**Task brief:** Everything in the listing below except the pictures should be reproduced exactly.

**Information provided:**
[Start of Attachment]
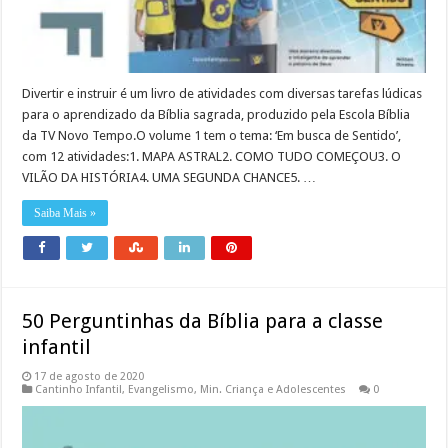
Divertir e instruir é um livro de atividades com diversas tarefas lúdicas
para o aprendizado da Bíblia sagrada, produzido pela Escola Bíblia
da TV Novo Tempo.O volume 1 tem o tema: ‘Em busca de Sentido’,
com 12 atividades:1. MAPA ASTRAL2. COMO TUDO COMEÇOU3. O
VILÃO DA HISTÓRIA4. UMA SEGUNDA CHANCE5. …
Saiba Mais »
50 Perguntinhas da Bíblia para a classe
infantil
17 de agosto de 2020
Cantinho Infantil
,
Evangelismo
,
Min. Criança e Adolescentes
0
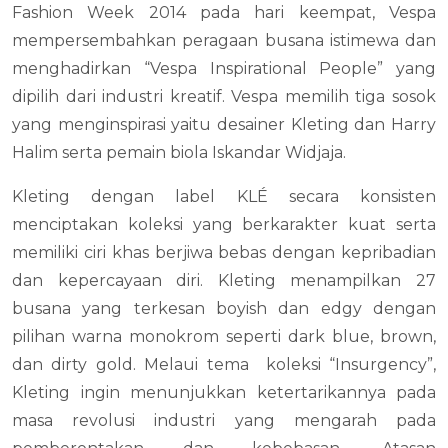
Fashion Week 2014 pada hari keempat, Vespa
mempersembahkan peragaan busana istimewa dan
menghadirkan “Vespa Inspirational People” yang
dipilih dari industri kreatif. Vespa memilih tiga sosok
yang menginspirasi yaitu desainer Kleting dan Harry
Halim serta pemain biola Iskandar Widjaja.
Kleting dengan label KLÉ secara konsisten
menciptakan koleksi yang berkarakter kuat serta
memiliki ciri khas berjiwa bebas dengan kepribadian
dan kepercayaan diri. Kleting menampilkan 27
busana yang terkesan boyish dan edgy dengan
pilihan warna monokrom seperti dark blue, brown,
dan dirty gold. Melaui tema koleksi “Insurgency”,
Kleting ingin menunjukkan ketertarikannya pada
masa revolusi industri yang mengarah pada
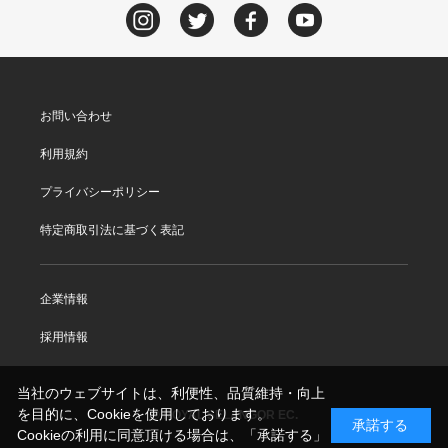
お問い合わせ
利用規約
プライバシーポリシー
特定商取引法に基づく表記
企業情報
採用情報
当社のウェブサイトは、利便性、品質維持・向上
を目的に、Cookieを使用しております。
© ROYAL SELANGOR EC.
承諾する
Cookieの利用に同意頂ける場合は、「承諾する」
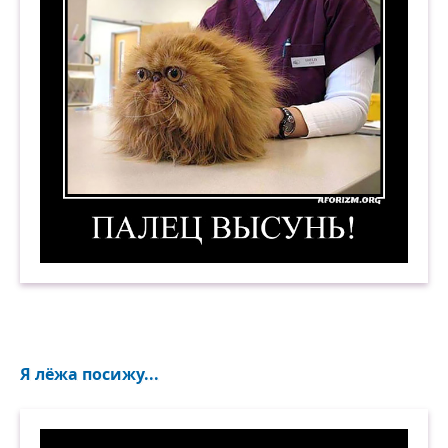
Палец высунь! Демотиватор
Я лёжа посижу...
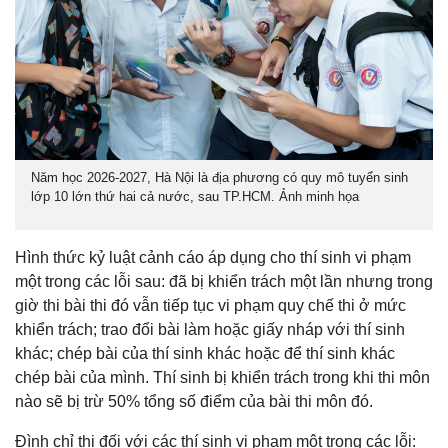
Năm học 2026-2027, Hà Nội là địa phương có quy mô tuyển sinh
lớp 10 lớn thứ hai cả nước, sau TP.HCM. Ảnh minh họa
Hình thức kỷ luật cảnh cáo áp dụng cho thí sinh vi phạm
một trong các lỗi sau: đã bị khiển trách một lần nhưng trong
giờ thi bài thi đó vẫn tiếp tục vi phạm quy chế thi ở mức
khiển trách; trao đổi bài làm hoặc giấy nháp với thí sinh
khác; chép bài của thí sinh khác hoặc để thí sinh khác
chép bài của mình. Thí sinh bị khiển trách trong khi thi môn
nào sẽ bị trừ 50% tổng số điểm của bài thi môn đó.
Đình chỉ thi đối với các thí sinh vi phạm một trong các lỗi:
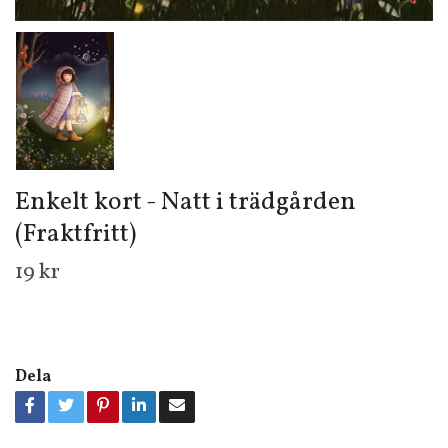
Enkelt kort - Natt i trädgården
(Fraktfritt)
19 kr
Dela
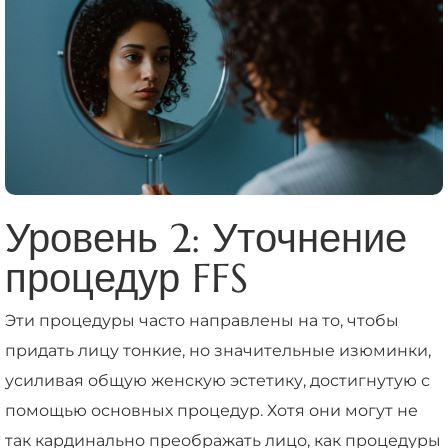
Уровень 2: Уточнение
процедур FFS
Эти процедуры часто направлены на то, чтобы
придать лицу тонкие, но значительные изюминки,
усиливая общую женскую эстетику, достигнутую с
помощью основных процедур. Хотя они могут не
так кардинально преображать лицо, как процедуры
[End of Attachment]
**Exercise output:**
Divertir e instruir é um livro de atividades com diversas tarefas lúdicas
para o aprendizado da Bíblia sagrada, produzido pela Escola Bíblia
da TV Novo Tempo.O volume 1 tem o tema: ‘Em busca de Sentido’,
com 12 atividades:1. MAPA ASTRAL2. COMO TUDO COMEÇOU3. O
VILÃO DA HISTÓRIA4. UMA SEGUNDA CHANCE5. …
Saiba Mais »
50 Perguntinhas da Bíblia para a classe
infantil
17 de agosto de 2020
Cantinho Infantil
,
Evangelismo
,
Min. Criança e Adolescentes
0
Fashion Week 2014 pada hari keempat, Vespa
mempersembahkan peragaan busana istimewa dan
menghadirkan “Vespa Inspirational People” yang
dipilih dari industri kreatif. Vespa memilih tiga sosok
yang menginspirasi yaitu desainer Kleting dan Harry
Halim serta pemain biola Iskandar Widjaja.
Kleting dengan label KLÉ secara konsisten
menciptakan koleksi yang berkarakter kuat serta
memiliki ciri khas berjiwa bebas dengan kepribadian
dan kepercayaan diri. Kleting menampilkan 27
busana yang terkesan boyish dan edgy dengan
pilihan warna monokrom seperti dark blue, brown,
dan dirty gold. Melaui tema koleksi “Insurgency”,
Kleting ingin menunjukkan ketertarikannya pada
masa revolusi industri yang mengarah pada
お問い合わせ
利用規約
プライバシーポリシー
特定商取引法に基づく表記
企業情報
採用情報
当社のウェブサイトは、利便性、品質維持・向上
を目的に、Cookieを使用しております。
© ROYAL SELANGOR EC.
承諾する
Cookieの利用に同意頂ける場合は、「承諾する」
Палец высунь! Демотиватор
Я лёжа посижу...
Năm học 2026-2027, Hà Nội là địa phương có quy mô tuyển sinh
lớp 10 lớn thứ hai cả nước, sau TP.HCM. Ảnh minh họa
Hình thức kỷ luật cảnh cáo áp dụng cho thí sinh vi phạm
một trong các lỗi sau: đã bị khiển trách một lần nhưng trong
giờ thi bài thi đó vẫn tiếp tục vi phạm quy chế thi ở mức
khiển trách; trao đổi bài làm hoặc giấy nháp với thí sinh
khác; chép bài của thí sinh khác hoặc để thí sinh khác
chép bài của mình. Thí sinh bị khiển trách trong khi thi môn
nào sẽ bị trừ 50% tổng số điểm của bài thi môn đó.
Đình chỉ thi đối với các thí sinh vi phạm một trong các lỗi:
Enkelt kort - Natt i trädgården
(Fraktfritt)
19 kr
Dela
Уровень 2: Уточнение
процедур FFS
Эти процедуры часто направлены на то, чтобы
придать лицу тонкие, но значительные изюминки,
усиливая общую женскую эстетику, достигнутую с
помощью основных процедур. Хотя они могут не
так кардинально преображать лицо, как процедуры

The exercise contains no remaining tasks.